Hacker News new | ask | show | jobs
by amkkma 1773 days ago
Some specific steps that will push it past jax/pytorch for chunky array heavy GPU code (can already beat or meet openblas/MKL for kernels written in scalar form).

1. Better compile time memory management (https://github.com/aviatesk/EscapeAnalysis.jl)

2. Linalg passes built on generic composable compiler ecosystem: https://youtu.be/IlFVwabDh6Q?t=818

3. Metatheory.jl egraph based symbolic optimization interleaved with the abstract interpreter: https://github.com/0x0f0f0f/Metatheory.jl

4. Partial eval mixed concrete and abstract interpretation

5. Compiler based autoparallel with dagger.jl

6. New compiler integrated AD (as a package) that isn't based on an accidental lispy compiler hack like zygote: https://github.com/JuliaDiff/Diffractor.jl

7. Changes to array semantics which will include generic immutability/ ownership concepts.

And many more.

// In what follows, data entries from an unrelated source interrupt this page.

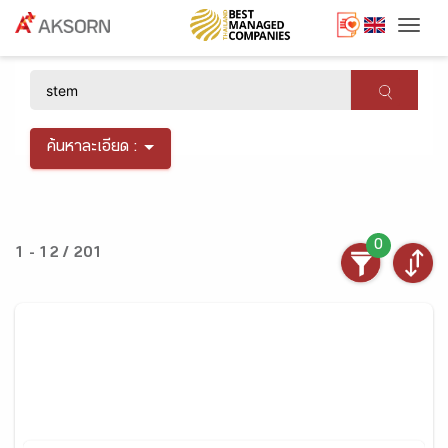
Togg
×
ค้นหาละเอียด :
0
1 - 12 / 201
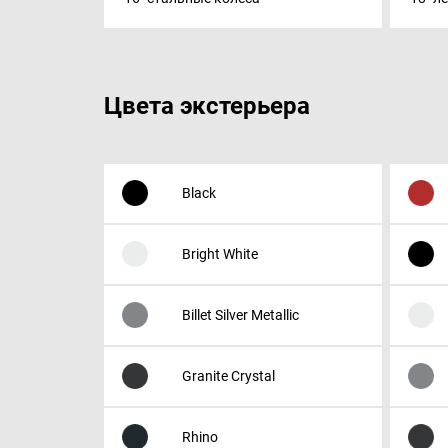
Цвета экстерьера
Black
Bright White
Billet Silver Metallic
Granite Crystal
Rhino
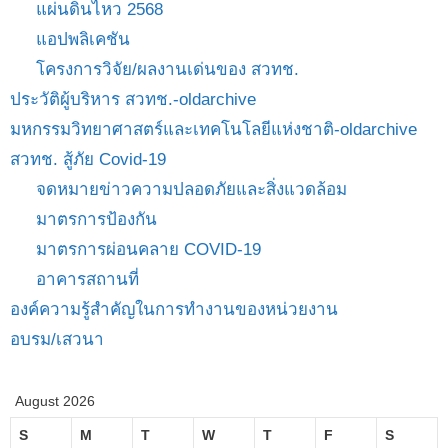
แผ่นดินไหว 2568
แอปพลิเคชัน
โครงการวิจัย/ผลงานเด่นของ สวทช.
ประวัติผู้บริหาร สวทช.-oldarchive
มหกรรมวิทยาศาสตร์และเทคโนโลยีแห่งชาติ-oldarchive
สวทช. สู้ภัย Covid-19
จดหมายข่าวความปลอดภัยและสิ่งแวดล้อม
มาตรการป้องกัน
มาตรการผ่อนคลาย COVID-19
อาคารสถานที่
องค์ความรู้สำคัญในการทำงานของหน่วยงาน
อบรม/เสวนา
August 2026
S
M
T
W
T
F
S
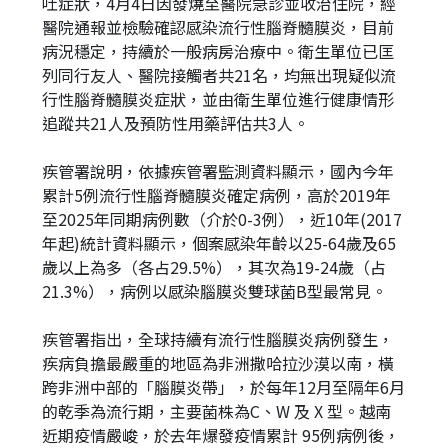
吐症狀，4月4日因發燒至醫院急診並收治住院，經
醫院通報並檢驗確認感染流行性腦脊髓膜炎，目前
病況穩定，持續於一般病房治療中。衛生單位已匡
列同行友人、醫院接觸者共21名，均無出現疑似流
行性腦脊髓膜炎症狀，並由衛生單位進行健康情形
追蹤共21人及預防性用藥評估共3人。
疾管署說明，依據疾管署監測資料顯示，國內今年
累計5例流行性腦脊髓膜炎確定病例，高於2019年
至2025年同期病例數（介於0-3例），近10年(2017
年起)統計資料顯示，個案感染年齡以25-64歲及65
歲以上為多（各占29.5%），其次為19-24歲（占
21.3%），病例以感染腦膜炎雙球菌B型最常見。
疾管署指出，全球持續有流行性腦膜炎病例發生，
疾病負擔最嚴重的地區為非洲撒哈拉沙漠以南，橫
跨非洲中部的「腦膜炎帶」，於每年12月至隔年6月
的乾季為流行期，主要菌株為C、W 及 X 型。越南
近期疫情嚴峻，於去年爆發疫情累計 95例病例後，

The key is that all the initial groundwork that traded off fundamental flexibility for specific speed will then feed back into making the ML usecase faster than if it had focused on that initially. People can do all kinds of crazy yet composable things, in pure Julia without modifying the base compiler.

Bonus: Being able to modify the type lattice to track custom program properties. This means that you don't need to be stuck into global tradeoffs with a static type system and can do things like opt in track array shapes at compile time per module: https://twitter.com/KenoFischer/status/1407810981338796035 Other packages like for quantum computing are planning to do their own analyses. It's generic and the usecases and compositions aren't frozen at the outset. (unlike for example, the swift tensors fitting perfectly proposal).